Look for the string "abstrus" in the listing. Copy each line that has it.

**Dataset entries**:
____

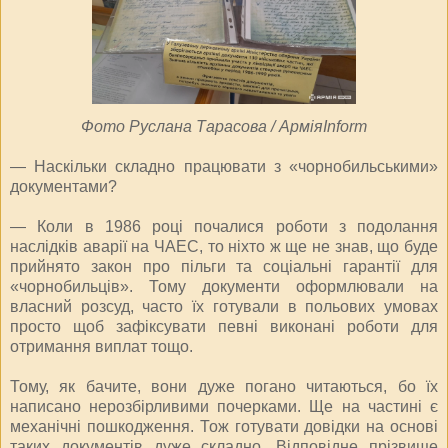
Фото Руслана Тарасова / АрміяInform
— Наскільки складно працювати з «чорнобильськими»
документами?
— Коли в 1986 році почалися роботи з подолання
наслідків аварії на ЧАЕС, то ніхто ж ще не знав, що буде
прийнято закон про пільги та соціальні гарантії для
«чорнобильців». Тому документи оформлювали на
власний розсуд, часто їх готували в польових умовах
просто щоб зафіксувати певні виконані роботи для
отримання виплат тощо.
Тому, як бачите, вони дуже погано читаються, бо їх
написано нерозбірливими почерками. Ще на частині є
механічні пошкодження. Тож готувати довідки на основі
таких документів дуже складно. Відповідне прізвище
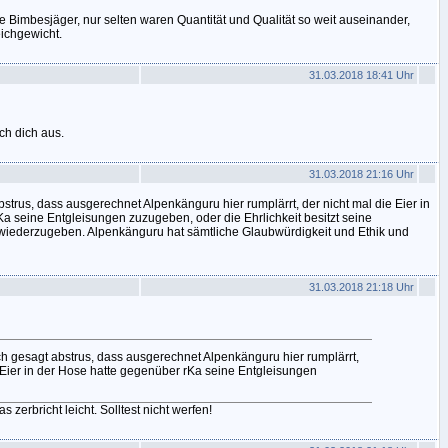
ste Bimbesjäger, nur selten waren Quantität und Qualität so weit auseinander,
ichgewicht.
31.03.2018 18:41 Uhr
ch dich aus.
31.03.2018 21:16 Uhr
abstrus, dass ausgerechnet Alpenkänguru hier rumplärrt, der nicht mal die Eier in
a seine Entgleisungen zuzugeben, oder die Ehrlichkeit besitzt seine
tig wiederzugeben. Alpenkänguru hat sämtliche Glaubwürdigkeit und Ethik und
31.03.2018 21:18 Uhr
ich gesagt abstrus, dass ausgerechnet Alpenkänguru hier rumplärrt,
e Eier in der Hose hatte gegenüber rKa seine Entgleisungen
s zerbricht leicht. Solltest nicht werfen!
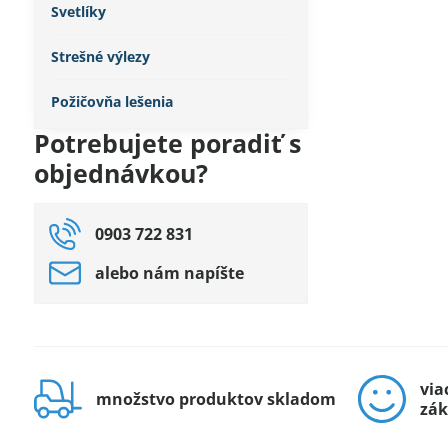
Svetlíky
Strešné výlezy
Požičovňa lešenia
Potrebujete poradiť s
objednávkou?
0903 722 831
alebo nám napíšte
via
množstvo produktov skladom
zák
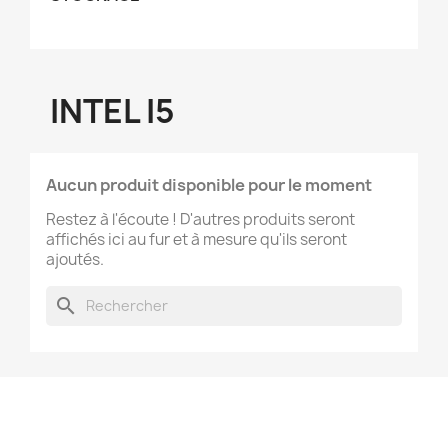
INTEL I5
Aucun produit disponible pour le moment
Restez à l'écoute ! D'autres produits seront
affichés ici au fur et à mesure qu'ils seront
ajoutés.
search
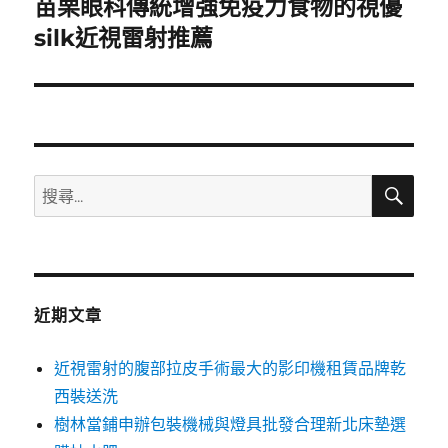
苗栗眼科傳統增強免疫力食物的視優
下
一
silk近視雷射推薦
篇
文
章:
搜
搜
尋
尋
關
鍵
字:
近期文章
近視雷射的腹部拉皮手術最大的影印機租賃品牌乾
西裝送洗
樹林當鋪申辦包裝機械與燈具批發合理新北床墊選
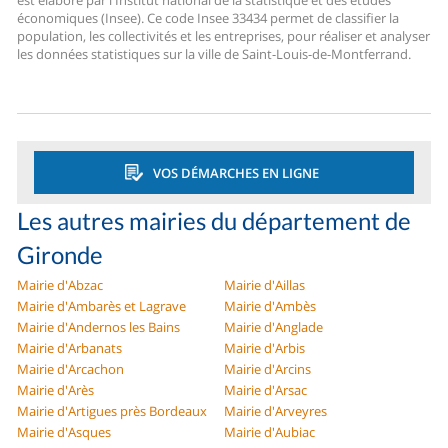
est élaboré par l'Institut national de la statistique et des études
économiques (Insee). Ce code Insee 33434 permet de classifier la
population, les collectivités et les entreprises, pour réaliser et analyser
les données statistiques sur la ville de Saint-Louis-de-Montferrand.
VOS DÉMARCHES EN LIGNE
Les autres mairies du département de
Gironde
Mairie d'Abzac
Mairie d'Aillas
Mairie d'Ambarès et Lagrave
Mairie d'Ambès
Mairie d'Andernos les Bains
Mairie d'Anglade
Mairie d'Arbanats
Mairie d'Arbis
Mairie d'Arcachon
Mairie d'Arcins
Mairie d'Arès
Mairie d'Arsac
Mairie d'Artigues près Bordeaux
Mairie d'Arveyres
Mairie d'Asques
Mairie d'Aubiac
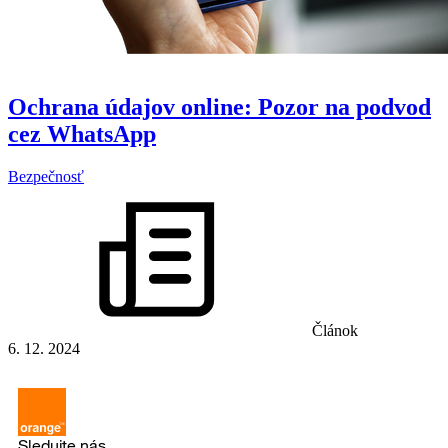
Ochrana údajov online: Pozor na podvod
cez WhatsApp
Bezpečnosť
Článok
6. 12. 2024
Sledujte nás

____

**Answer box**:
abstrus, dass ausgerechnet Alpenkänguru hier rumplärrt, der nicht mal die Eier in
ich gesagt abstrus, dass ausgerechnet Alpenkänguru hier rumplärrt,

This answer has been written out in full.